Qosmos Frankreich ermittelt gegen IT-Firma wegen Folter in Syrien

Szene aus dem Krieg in Syrien, 2012

(Foto: REUTERS)

Half die Software, Oppositionelle aufzuspüren? In Frankreich laufen nun Ermittlungen gegen das Unternehmen Qosmos. Es verkauft die gefürchtete Deep-Packet-Inspection-Technik.

Wer ist gegen Baschar al-Assad? Der syrische Geheimdienst durchforstet das Internet nach Oppositionellen. Dabei könnte ihm Software der Firma Qosmos aus Frankreich geholfen haben. Diesen Vorwurf erheben zumindest Menschenrechtsorganisationen, die das IT-Unternehmen verklagt haben. Nun hat die französische Justiz offizielle Ermittlungen wegen Mitschuld an Folter in Syrien eingeleitet, teilen die Aktivistengruppen FIDH und LDH mit.

Qosmos ist spezialisiert auf Deep Packet Inspection. Mit der Technik können Datenströme intensiv überwacht werden - als würde die gesamte Kommunikation in Echtzeit durch ein Röntgengerät geschickt.
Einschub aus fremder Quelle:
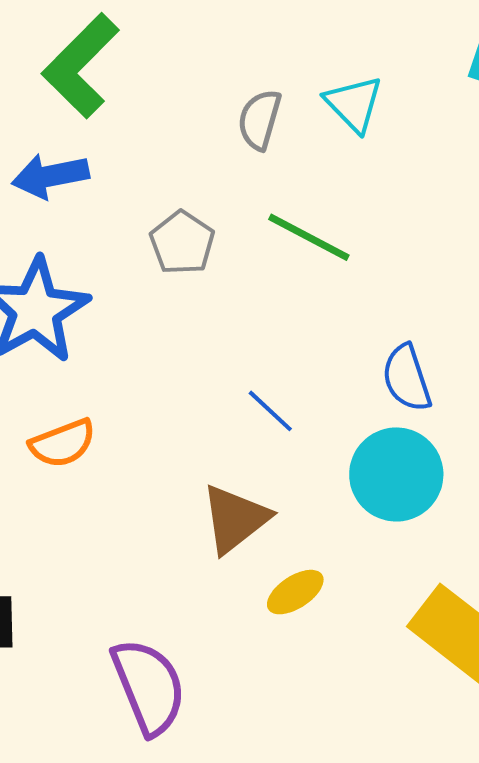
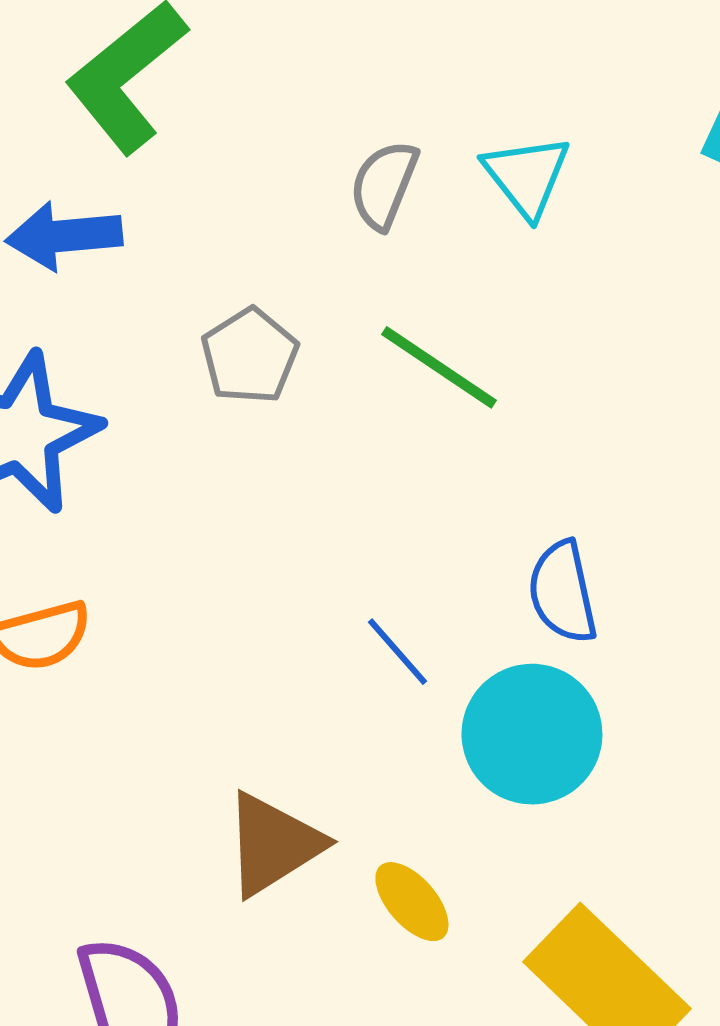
blue line: (270, 411) -> (397, 652), moved
brown triangle: (235, 519) -> (273, 844), moved
yellow ellipse: (295, 592) -> (412, 902), moved, turned 76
Schon 2012 hatte die Firma dementiert, direkt an die syrische Regierung geliefert zu haben. Qosmos erklärte, an die deutsche Firma Utimaco geliefert zu haben. Diese habe wiederum mit dem italienischen Anbieter Area kooperiert. Von dort sei die Software nach Syrien gelangt. Nach Angaben von Qosmos hat sich das Unternehmen bereits 2011 aus dem Projekt zurückgezogen. Zu diesem Zeitpunkt habe sich die Software noch im Aufbau befunden und sei noch nicht voll einsetzbar gewesen. In einer aktuellen Antwort an französische Medien bleibt Qosmos bei der Position, nicht an Syrien geliefert zu haben.

Der Export von Überwachungstechnologie wird in Europa kaum reguliert. Auch hierzulande stehen Unternehmen immer wieder in der Kritik, weil sie an Diktatoren liefern sollen. Mitarbeiter der deutschen Firmen Trovicor, Utimaco, Elaman und Gamma reisen regelmäßig in autoritäre Staaten, zeigen Informationen von Wikileaks. Gamma steht im Fokus, weil die Firma ein Trojanerprogramm an Bahrain verkauft haben soll, das damit Regierungskritiker angegriffen hat (mehr dazu hier in diesem Firmenporträt von Gamma).